But Harrington shook his head emphatically. “No, you don’t,” he replied. “I don’t mind talking about my own affairs, since I’m a rich man now and all that’s over and done with. But I’m not going to have you police blokes poking your noses into Bill and Madge’s affairs.”
Before Driffield could speak, Arnold shot a warning glance at him. “Oh, well, we won’t press you, Mr. Harrington,” he said pleasantly. “It’s not a matter of any great importance.”
Harrington dragged himself languidly from his chair. “It wouldn’t make any difference if you did,” he said. “Now, if you’ve finished your catechism, I’ll have breakfast and get dressed. I’ve got to be chief mourner at Uncle Arthur’s funeral to-day, and I’ve a lot of things to see to before then. Good-morning.”
He opened the door and walked out of the room. Driffield would have followed him, but Arnold laid a hand on his arm. “That’s all right,” he whispered. “We’ve got all we want for the present. Let’s get out of this.”
They left Westerly Cottage, and, at Arnold’s suggestion, went back to the police station.
Inspector Driffield maintained a stony silence until they were safely within the four walls of his office. Then his restrained indignation broke out all the more violently for his long restraint.

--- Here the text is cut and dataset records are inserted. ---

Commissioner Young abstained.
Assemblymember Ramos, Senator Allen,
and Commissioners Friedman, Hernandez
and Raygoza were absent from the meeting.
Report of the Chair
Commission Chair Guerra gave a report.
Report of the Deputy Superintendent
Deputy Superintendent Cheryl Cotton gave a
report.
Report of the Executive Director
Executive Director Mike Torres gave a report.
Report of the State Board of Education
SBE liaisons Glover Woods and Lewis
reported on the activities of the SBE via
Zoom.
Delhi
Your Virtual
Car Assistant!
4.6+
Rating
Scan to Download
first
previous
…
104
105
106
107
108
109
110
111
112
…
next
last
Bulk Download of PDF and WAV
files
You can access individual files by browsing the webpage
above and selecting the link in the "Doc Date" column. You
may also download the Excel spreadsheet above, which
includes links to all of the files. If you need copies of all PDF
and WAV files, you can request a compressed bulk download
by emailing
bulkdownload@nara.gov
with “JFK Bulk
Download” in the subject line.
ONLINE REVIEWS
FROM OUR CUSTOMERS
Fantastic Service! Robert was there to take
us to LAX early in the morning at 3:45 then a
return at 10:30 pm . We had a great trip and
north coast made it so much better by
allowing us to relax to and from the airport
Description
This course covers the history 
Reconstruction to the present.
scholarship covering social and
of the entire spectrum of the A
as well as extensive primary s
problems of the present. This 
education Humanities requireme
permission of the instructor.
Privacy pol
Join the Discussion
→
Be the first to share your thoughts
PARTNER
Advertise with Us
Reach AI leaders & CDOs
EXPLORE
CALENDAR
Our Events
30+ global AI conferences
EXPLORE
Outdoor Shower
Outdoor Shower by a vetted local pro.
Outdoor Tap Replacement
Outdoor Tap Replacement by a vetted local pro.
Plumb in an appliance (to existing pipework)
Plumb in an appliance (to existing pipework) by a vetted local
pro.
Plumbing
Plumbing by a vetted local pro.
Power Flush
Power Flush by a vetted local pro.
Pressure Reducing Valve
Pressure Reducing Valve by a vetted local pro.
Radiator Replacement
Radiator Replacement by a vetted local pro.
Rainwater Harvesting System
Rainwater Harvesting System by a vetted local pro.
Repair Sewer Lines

“Did you ever hear such an insolent young puppy!” he exclaimed. “Just you wait till I’ve got him by the heels! He’ll change his tune pretty quick when he hears the key turn in the lock of his cell, I’ll warrant. What the dickens induced you to let him down so lightly at the end?”
“About those precious friends of his, the Delareys?” replied Arnold. “Why, because we can find out about them whenever we want to. I wasn’t anxious to make any more show of pressure than we need. It strikes me that we’ve got a pretty difficult game to play with that young man.”
“I’m not so sure about that. You haven’t any doubts now that he killed his uncle, I suppose? If his story is true, and I’m not going to accept it without checking it very carefully, he’s fixed up alibis for the whole week-end, except for Saturday, and for Sunday afternoon and evening. And that’s where he’s going to come unstuck.”
“I noticed that,” replied Arnold thoughtfully. “That’s just what makes me say we’ve got a very difficult game to play. Either Harrington is the fool he makes himself out to be, or he’s taking a very clever line. I haven’t any doubts that his story’s true. I fancy every word of it had been prepared beforehand. If we question the various people he mentioned, they’ll confirm his statements all right, you may be sure of that. Our difficulty lies with the people he didn’t mention.”
A puzzled expression came over Driffield’s face. “I don’t quite follow,” he said. “Who didn’t he mention?”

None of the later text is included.